I commenti sulle statue coperte un segnale di secolarizzazione
mercoledì 27 gennaio 2016
IIl tema "Chiesa, cattolici e biopolitica" ha completato la sua scalata alla vetta della classifica che stilo quotidianamente tra le notizie religiose in Rete: il 35% dei post degli ultimi giorni commenta, dai punti di vista dei credenti, il ddl sulle unioni civili e la stepchild adoption e il relativo Family Day, organizzato per il 30 gennaio prossimo.Ma questo interesse non oscura quello per l'altro argomento che, Papa a parte, egemonizza l'informazione religiosa digitale (e non), quello della "religione che divide", della religione cioè che viene utilizzata come carburante di quelle contrapposte identificazioni politiche, sociali e culturali che arrivano fino all'esercizio della violenza e alla pratica della guerra. Ma oggi lo faccio con più leggerezza, perché dentro quel 18% di post che vi ho catalogato non c'erano solo terroristi e attentati, e neppure presepi o altri simboli di identità religiose.

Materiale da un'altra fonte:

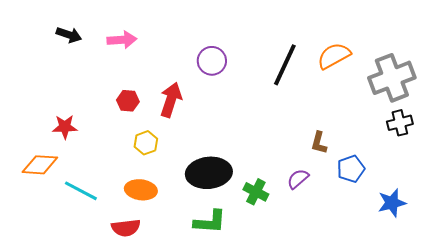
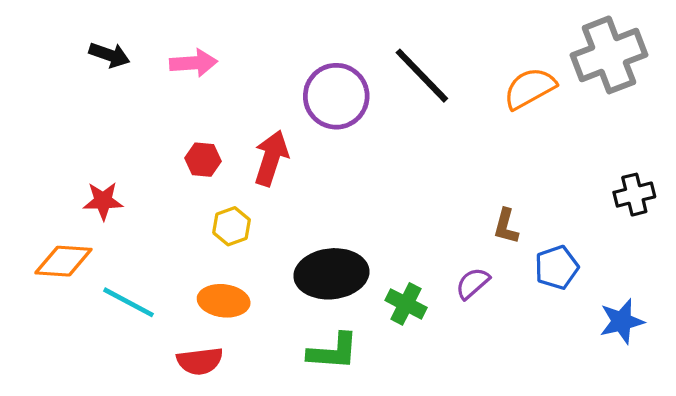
purple circle: (212, 61) -> (336, 96), size x1.4
black line: (285, 65) -> (422, 76), moved, turned -69
gray cross: (392, 78) -> (609, 55), moved

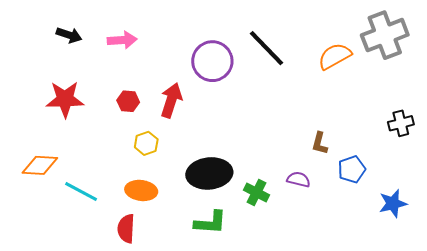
red star: (103, 201) -> (65, 99), moved, size x1.5
purple semicircle: (473, 283) -> (299, 179), turned 55
red semicircle: (200, 361) -> (126, 229), turned 100

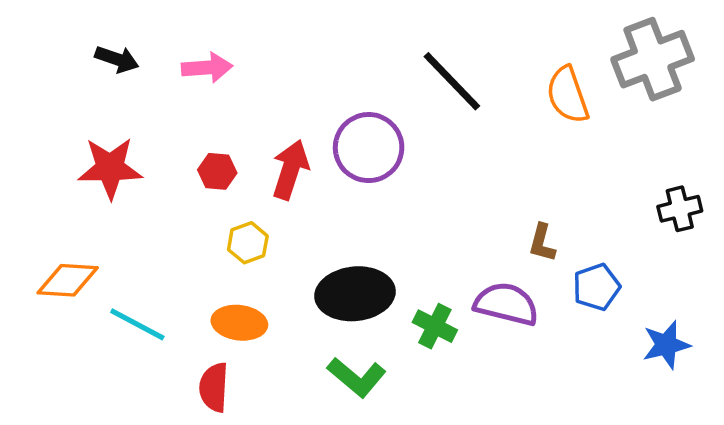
orange semicircle: (335, 56) -> (568, 95), turned -80
purple circle: (212, 61) -> (369, 148), moved
purple semicircle: (299, 179) -> (506, 304), size x1.6
green L-shape: (210, 223) -> (357, 377), turned 36

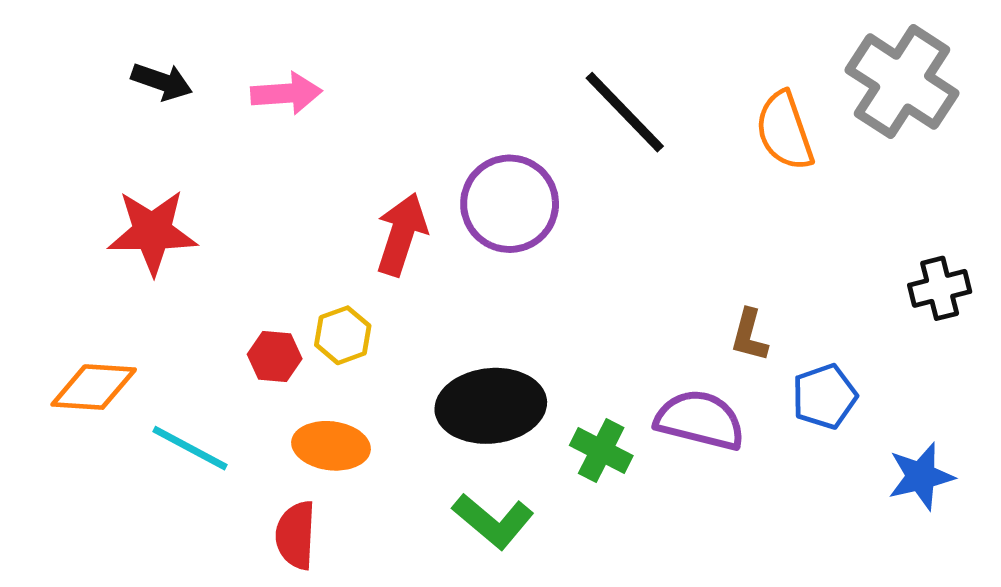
gray cross: (653, 59) -> (902, 82), turned -36
red hexagon: (217, 171) -> (275, 357), moved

C'erano anche delle innocue statue, quelle dei Musei capitolini, fatte ricoprire (così scrivono e fanno vedere tutte le fonti, e così dev'essere stato) da "pannelli bianchi" perché la nudità che esse riproducevano avrebbe potuto «urtare la sensibilità del presidente iraniano Rohani» (che doveva passarci davanti per partecipare alla conferenza stampa con il premier Renzi).Il tema è religioso perché è di tipo religioso la sensibilità che si è voluto rispettare. E infatti, a quanto ho potuto vedere su Facebook, sono proprio gli osservatori più attenti alle questioni religiose quelli che hanno preso la parola, per dire il grado di secolarizzazione, e non di rispetto religioso, che tale scelta ha esibito. I commenti più rappresentati vanno da «Cosa non si fa per business» (Battaglia) a «L'Europa si vergogna delle sue radici» (Ondarza); da «Fosse andato alla Sistina, che facevano?» (Cristiano) fino a «Renzi va a Riyad e parliamo dei Rolex. Rohani viene a Roma e parliamo dei nudi...» (Bernardelli), a ben segnalare che queste vicende hanno l'effetto collaterale di escludere dal dibattito pubblico i temi più seri, quelli della geopolitica mediorientale.